The 1772 Case of Somerset vs Stuart, with Judgement by Mansfield, the Chief Justice of England, freeing the slave (Somerset) from bondage is held to be a landmark in British judicial history. Mansfield held that slavery was irrational and could only be maintained by perverse laws.
In 1774, a Ghanaian scholar presented a brilliant thesis against slavery in a University in Holland, arguing that slavery was inconsistent and incompatible with Christianity.
In 1775, Lord Dumore, Commander of British Forces in America, declared freedom for slaves who joined the British forces against the rebels.
George Washington also asked the help of slaves to fight for freedom from the British, promising that he would put the issue of abolition of slavery before the Congress, knowing full well that the Congress would never approve it.In 1778, the Society of Friends of Blacks was set up in Paris.
In 1807 Britain finally abolished the slave trade in all its colonies.
In this respect, the contributions of Lord (William) Wilberforce (a Conservative MP) and Thomas Clarkson in fighting slavery were extremely important. They helped to set up anti-slavery committees throughout the country and mobilised public opinion against it.
Moreover, the French revolution of 1789 played a major role in providing the ideological basis for revolt against slavery. One of the first acts of the revolution was to abolish slavery.
When Britain finally abolished the slave trade, it compensated the slave owners but not the slaves, leaving the question of compensation and reparation unresolved. What Africans are asking for is the stolen fruits of their ancestor’s labour to be given back to their rightful heirs.

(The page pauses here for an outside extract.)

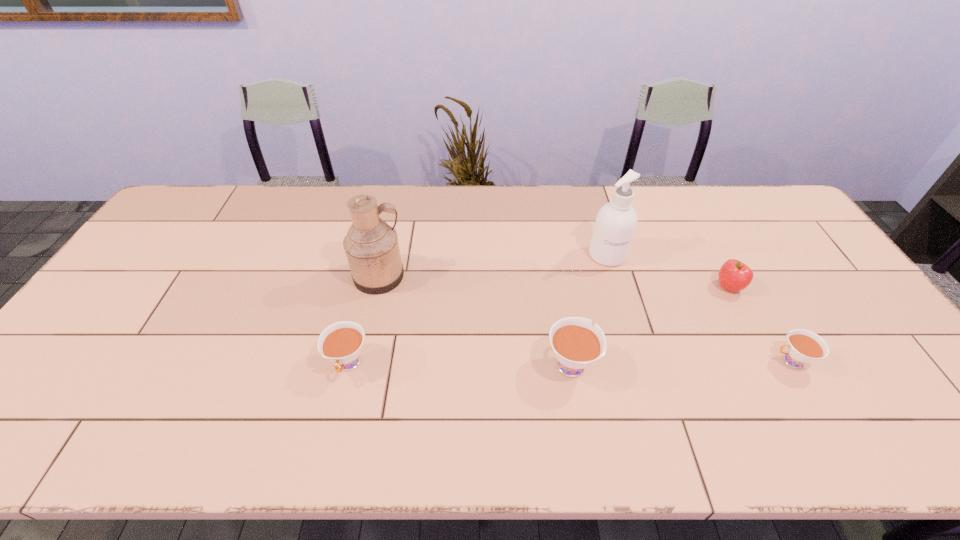 Identify the location of vacant place for an extra teacup on the left. The image size is (960, 540). (126, 366).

This is a powerful argument for the cancellation of all African debt as a collective way of admitting responsibility and atoning for the suffering western countries caused. Tony Blair has belatedly expressed “deep sorrow” over the slave trade without tendering an apology or restitution. This gesture is vacuous and unlikely to satisfy those who are demanding compensation for the descendants of slaves as well as for Africa generally.
It will not be out of the place to mention that indentured migrant labour from South Asia in the 19th century carried on where the classical slave trade left off. Indentured labourers from South Asia were dispatched to the plantations of the empire from the Pacific to the Caribbean. Death rates on these sea voyages were similar to those on the earlier Trans-Atlantic slave trade voyages.
Today there are some 30 million slaves in the world, if you include bonded labour, child labour, and a large numbers of women caught up in international prostitution.
Moreover, neo-liberalism and the dominance of multinationals are enslaving the people of Africa, Asia and Latin America, with debt bondage predatory pricing, skewed concepts of intellectual property rights, interference in internal affairs under the pretext of “human rights”, wars, occupations, setting up puppet regimes, and the outright exploitation and theft of the natural resources of these countries.
Whatever we do, ladies and gentlemen, we must not allow the bicentenary of the abolition of the slave trade to mollify us into self-congratulation. We ought to link it with the broader issues of today, such as poverty, disease, inequality, exploitation, environmental degradation, unprovoked attacks against defenceless countries, and occupation.
I firmly believe the battle is far from won.